Around 44.3 million people in Germany had a job in 2017 – somewhat more than half of the country’s total population. The number of people in gainful employment has risen constantly in the past twelve years, partly thanks to migrants who have come to Germany to work.
As compared with other EU countries, many women work in Germany: 18.4 million of them in 2017. This equated to a good 75 percent of women aged between 20 and 64. Within the EU, only Sweden and Lithuania have a higher quota of working women. That said, most women in Germany are employed on a part-time basis.
Nearly three quarters of the working population in Germany are employed in the services sector, which has continued to grow in recent years. By contrast, ever fewer people work in the manufacturing sector – namely around 24 percent of the working population in 2017. Jobs in agriculture account for only somewhat over one percent.

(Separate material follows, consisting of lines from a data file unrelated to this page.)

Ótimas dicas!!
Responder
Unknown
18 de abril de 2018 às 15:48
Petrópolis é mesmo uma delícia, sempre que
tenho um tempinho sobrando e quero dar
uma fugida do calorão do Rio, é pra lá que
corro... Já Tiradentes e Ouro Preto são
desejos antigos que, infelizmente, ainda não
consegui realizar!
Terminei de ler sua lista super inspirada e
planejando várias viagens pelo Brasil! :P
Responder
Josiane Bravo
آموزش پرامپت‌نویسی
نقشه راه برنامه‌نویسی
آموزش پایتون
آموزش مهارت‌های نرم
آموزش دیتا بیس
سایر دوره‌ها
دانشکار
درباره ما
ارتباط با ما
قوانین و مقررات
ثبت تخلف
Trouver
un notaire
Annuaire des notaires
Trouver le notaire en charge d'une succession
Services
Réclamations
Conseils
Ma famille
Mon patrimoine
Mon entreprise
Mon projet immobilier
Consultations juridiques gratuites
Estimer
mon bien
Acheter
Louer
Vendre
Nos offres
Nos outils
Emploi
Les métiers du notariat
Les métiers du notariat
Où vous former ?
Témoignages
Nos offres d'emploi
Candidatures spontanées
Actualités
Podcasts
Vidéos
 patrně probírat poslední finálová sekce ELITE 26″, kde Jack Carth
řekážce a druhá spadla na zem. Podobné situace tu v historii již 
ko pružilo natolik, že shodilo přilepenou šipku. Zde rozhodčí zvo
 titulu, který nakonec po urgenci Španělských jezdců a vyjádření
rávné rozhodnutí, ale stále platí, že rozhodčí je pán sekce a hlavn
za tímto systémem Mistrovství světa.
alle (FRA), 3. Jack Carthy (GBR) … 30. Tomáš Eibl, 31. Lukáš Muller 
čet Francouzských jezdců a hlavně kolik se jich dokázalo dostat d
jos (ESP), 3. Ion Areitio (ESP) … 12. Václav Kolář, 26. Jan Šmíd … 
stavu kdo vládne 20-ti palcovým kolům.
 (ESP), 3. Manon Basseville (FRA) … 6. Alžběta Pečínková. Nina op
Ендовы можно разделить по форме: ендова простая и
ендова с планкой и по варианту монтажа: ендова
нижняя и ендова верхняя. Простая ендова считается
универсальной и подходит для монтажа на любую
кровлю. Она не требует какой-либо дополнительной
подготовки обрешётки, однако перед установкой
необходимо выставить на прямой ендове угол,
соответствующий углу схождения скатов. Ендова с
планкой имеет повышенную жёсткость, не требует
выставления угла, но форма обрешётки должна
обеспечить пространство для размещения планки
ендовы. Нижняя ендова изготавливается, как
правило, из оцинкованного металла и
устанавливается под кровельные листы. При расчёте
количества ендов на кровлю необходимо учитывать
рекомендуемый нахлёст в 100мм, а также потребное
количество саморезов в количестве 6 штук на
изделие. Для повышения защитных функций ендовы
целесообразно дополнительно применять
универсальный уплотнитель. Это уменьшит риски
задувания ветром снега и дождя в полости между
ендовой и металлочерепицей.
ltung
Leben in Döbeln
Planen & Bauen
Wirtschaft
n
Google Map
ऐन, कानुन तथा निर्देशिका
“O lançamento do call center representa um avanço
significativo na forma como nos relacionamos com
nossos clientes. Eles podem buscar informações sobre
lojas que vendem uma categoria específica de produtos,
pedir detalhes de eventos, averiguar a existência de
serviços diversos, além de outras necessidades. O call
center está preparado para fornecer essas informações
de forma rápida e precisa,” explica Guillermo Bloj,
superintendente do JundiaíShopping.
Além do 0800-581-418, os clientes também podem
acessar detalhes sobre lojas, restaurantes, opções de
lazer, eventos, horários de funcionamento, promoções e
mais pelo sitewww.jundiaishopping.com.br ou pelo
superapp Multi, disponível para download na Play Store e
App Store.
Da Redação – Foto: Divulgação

The skilled crafts play an important role in the services sector, though mostly in small firms. In 2017, roughly 5.5 million people worked in the one million or so skilled crafts enterprises in Germany – more than twelve percent of the working population.
More and more older people in Germany have a job: around 15 percent of those aged 65 to 69 were working in 2016. Ten years earlier, only seven percent of senior citizens continued to work after reaching normal retirement age.
Unemployment is on the decline in Germany. In 2017, the unemployment rate was 5.7 percent, meaning that fewer people were out of work than at any time since reunification in 1990.
Germany has the lowest rate of youth unemployment in the EU. Seven percent of those aged 15 to 24 were out of work in 2016. The EU average was just shy of 19 percent.
Almost one in five jobs in Germany is under threat from digitisation. This is what the OECD has calculated – it found that 18 percent of jobs in Germany entail a “high automation risk”.
One much-discussed issue in Germany is the looming skills shortage. A study conducted by Prognos economic researchers concluded that around three million jobs could be unfilled by 2030. Among other things, there is a lack of doctors and nursing staff.
Germans are generally considered to be extremely industrious – yet they work comparatively little: 1,356 hours on average in 2017. In no other OECD country are so few hours worked. The figure can be explained by the relatively large number of holiday days and public holidays in Germany, and by the fact that many women work part-time.